I just want to learn the behaviour of Set deeply.

That depends on the implementation. Not all sets are hash sets. The Set(b1, b2, b3) is intended to be abstract so you don’t know exactly what type of implementation is being used. As @BalmungSan mentioned, for very small sets it is using a special implementation that simply stored the values. If you look at the code for the immutable Set (https://github.com/scala/scala/blob/v2.13.4/src/library/scala/collection/immutable/Set.scala) you will see that there are special implementations for sets of size 1-4. Beyond that, it uses a SetBuilder that includes a HashedSetBuilder for the specific implementation.

1 Like

your right.
Default implementation is HashSet for Set.

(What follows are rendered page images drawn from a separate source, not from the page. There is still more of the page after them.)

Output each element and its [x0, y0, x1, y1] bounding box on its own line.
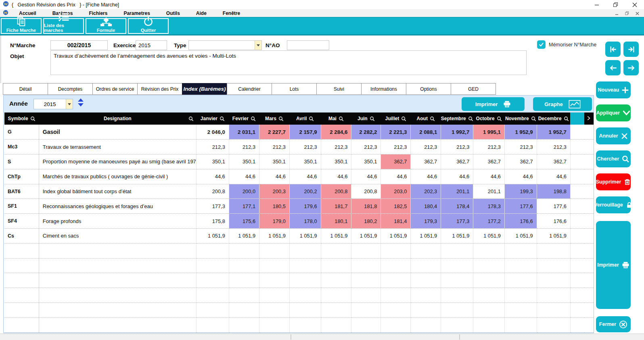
value-cell-octobre[interactable]: 177,2 [473, 214, 505, 229]
value-cell-mai[interactable]: 1 051,9 [321, 229, 351, 244]
value-cell-mars[interactable]: 1 051,9 [259, 229, 290, 244]
value-cell-mai[interactable]: 350,1 [321, 154, 351, 169]
value-cell-juillet[interactable]: 1 051,9 [381, 229, 411, 244]
first-record-button[interactable] [605, 42, 621, 57]
next-record-button[interactable] [623, 60, 639, 75]
value-cell-mai[interactable]: 44,6 [321, 169, 351, 184]
value-cell-aout[interactable]: 179,3 [411, 214, 441, 229]
value-cell-juillet[interactable]: 203,0 [381, 184, 411, 199]
value-cell-aout[interactable]: 202,3 [411, 184, 441, 199]
column-header-mai[interactable]: Mai [321, 113, 351, 125]
tab-suivi[interactable]: Suivi [316, 83, 362, 95]
value-cell-mars[interactable]: 179,0 [259, 214, 290, 229]
value-cell-decembre[interactable]: 176,6 [537, 214, 570, 229]
value-cell-avril[interactable]: 2 157,9 [289, 125, 321, 140]
value-cell-mai[interactable]: 212,3 [321, 140, 351, 154]
chercher-button[interactable]: Chercher [596, 150, 631, 167]
value-cell-septembre[interactable]: 1 992,7 [441, 125, 473, 140]
objet-textarea[interactable]: Travaux d’achèvement de l’aménagement de… [50, 50, 527, 75]
designation-cell[interactable]: Travaux de terrassement [39, 140, 196, 154]
symbole-cell[interactable]: BAT6 [4, 184, 39, 199]
value-cell-janvier[interactable]: 212,3 [196, 140, 229, 154]
value-cell-juillet[interactable]: 212,3 [381, 140, 411, 154]
value-cell-mai[interactable]: 2 284,6 [321, 125, 351, 140]
designation-cell[interactable]: Gasoil [39, 125, 196, 140]
value-cell-juin[interactable]: 2 282,2 [351, 125, 381, 140]
value-cell-juin[interactable]: 1 051,9 [351, 229, 381, 244]
last-record-button[interactable] [623, 42, 639, 57]
imprimer-button[interactable]: Imprimer [596, 221, 631, 309]
symbole-cell[interactable]: Cs [4, 229, 39, 244]
liste-des-marches-button[interactable]: Liste des marches [43, 18, 84, 34]
bottom-scrollbar[interactable] [0, 334, 644, 340]
column-header-symbole[interactable]: Symbole [4, 113, 39, 125]
value-cell-fevrier[interactable]: 212,3 [229, 140, 259, 154]
column-header-decembre[interactable]: Decembre [537, 113, 570, 125]
value-cell-mai[interactable]: 181,7 [321, 199, 351, 214]
value-cell-septembre[interactable]: 212,3 [441, 140, 473, 154]
nouveau-button[interactable]: Nouveau [596, 81, 631, 98]
value-cell-fevrier[interactable]: 44,6 [229, 169, 259, 184]
value-cell-octobre[interactable]: 1 051,9 [473, 229, 505, 244]
menu-item-parametres[interactable]: Parametres [115, 10, 158, 16]
expand-columns-button[interactable] [584, 113, 594, 125]
value-cell-novembre[interactable]: 212,3 [504, 140, 537, 154]
spinner-down-icon[interactable] [78, 103, 84, 106]
menu-item-fichiers[interactable]: Fichiers [81, 10, 115, 16]
fiche-marche-button[interactable]: Fiche Marche [1, 18, 42, 34]
value-cell-juin[interactable]: 181,8 [351, 199, 381, 214]
nao-input[interactable] [287, 40, 329, 50]
value-cell-janvier[interactable]: 1 051,9 [196, 229, 229, 244]
value-cell-fevrier[interactable]: 177,1 [229, 199, 259, 214]
column-header-octobre[interactable]: Octobre [473, 113, 505, 125]
value-cell-aout[interactable]: 362,7 [411, 154, 441, 169]
column-header-mars[interactable]: Mars [259, 113, 290, 125]
value-cell-septembre[interactable]: 1 051,9 [441, 229, 473, 244]
value-cell-decembre[interactable]: 177,6 [537, 199, 570, 214]
menu-item-fenetre[interactable]: Fenêtre [215, 10, 248, 16]
symbole-cell[interactable]: SF1 [4, 199, 39, 214]
column-header-designation[interactable]: Designation [39, 113, 196, 125]
column-header-fevrier[interactable]: Fevrier [229, 113, 259, 125]
column-header-avril[interactable]: Avril [289, 113, 321, 125]
value-cell-septembre[interactable]: 177,3 [441, 214, 473, 229]
value-cell-juillet[interactable]: 2 221,3 [381, 125, 411, 140]
value-cell-avril[interactable]: 179,6 [289, 199, 321, 214]
column-header-janvier[interactable]: Janvier [196, 113, 229, 125]
designation-cell[interactable]: Marchés de travaux publics ( ouvrages de… [39, 169, 196, 184]
value-cell-octobre[interactable]: 1 995,1 [473, 125, 505, 140]
tab-revision-des-prix[interactable]: Révision des Prix [137, 83, 182, 95]
value-cell-mars[interactable]: 2 227,7 [259, 125, 290, 140]
value-cell-juin[interactable]: 180,2 [351, 214, 381, 229]
appliquer-button[interactable]: Appliquer [596, 104, 631, 121]
value-cell-juillet[interactable]: 44,6 [381, 169, 411, 184]
minimize-button[interactable] [587, 0, 606, 9]
designation-cell[interactable]: Proportion moyenne de manoeuvres payé au… [39, 154, 196, 169]
symbole-cell[interactable]: Mc3 [4, 140, 39, 154]
column-header-juin[interactable]: Juin [351, 113, 381, 125]
value-cell-fevrier[interactable]: 2 031,1 [229, 125, 259, 140]
designation-cell[interactable]: Reconnaissances géologiques et forages d… [39, 199, 196, 214]
value-cell-mars[interactable]: 180,5 [259, 199, 290, 214]
value-cell-novembre[interactable]: 44,6 [504, 169, 537, 184]
value-cell-fevrier[interactable]: 1 051,9 [229, 229, 259, 244]
value-cell-novembre[interactable]: 362,7 [504, 154, 537, 169]
value-cell-avril[interactable]: 212,3 [289, 140, 321, 154]
value-cell-juin[interactable]: 200,8 [351, 184, 381, 199]
value-cell-septembre[interactable]: 201,1 [441, 184, 473, 199]
tab-detail[interactable]: Détail [3, 83, 48, 95]
spinner-up-icon[interactable] [78, 98, 84, 102]
tab-decomptes[interactable]: Decomptes [48, 83, 93, 95]
menu-item-aide[interactable]: Aide [188, 10, 215, 16]
value-cell-decembre[interactable]: 44,6 [537, 169, 570, 184]
memoriser-checkbox[interactable] [537, 40, 546, 49]
value-cell-aout[interactable]: 212,3 [411, 140, 441, 154]
value-cell-novembre[interactable]: 176,6 [504, 214, 537, 229]
graphe-button[interactable]: Graphe [533, 97, 592, 111]
value-cell-mars[interactable]: 350,1 [259, 154, 290, 169]
mdi-minimize-icon[interactable] [615, 10, 619, 17]
exercice-input[interactable]: 2015 [136, 40, 167, 50]
value-cell-octobre[interactable]: 201,1 [473, 184, 505, 199]
value-cell-avril[interactable]: 350,1 [289, 154, 321, 169]
value-cell-octobre[interactable]: 362,7 [473, 154, 505, 169]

I have to admit that surprised me looking in the code for the immutable set. I would normally expect the immutable set to be something more tree-based. I guess the rule here is that if you really want to know, you go look at the source code.

Immutable HashSet is a trie which is a type of tree, so I’m not sure
what you mean?

1 Like

That makes sense. I saw the citation but didn’t go to look it up. Personally, it seems a bit odd to call something that doesn’t use a hashtable a HashSet even if it is using the hashCode method on the contents.

I see what you mean, but on the other hand a trie on the hashcode is about as close to indexing as you can get with immutable data structures with efficient add/remove.


But as a end user of Scala APIs, i want a set with 1 to n element. the implementation should be transparent from me and their behaviour should be consistent. If i do not know this tricky tip, i get into trouble as it happenned.
I know if the hashcode() had been implemented correctly, the issue would not exist. but still consistent behaviour is expected.

Well while you do have a point, in this case it doesn’t apply.

The behaviour is consistent if you follow the rules, and the rules are equality and hashCode should be consistent.
If you break the rules you cause bugs, the same will happen in Java or any other language.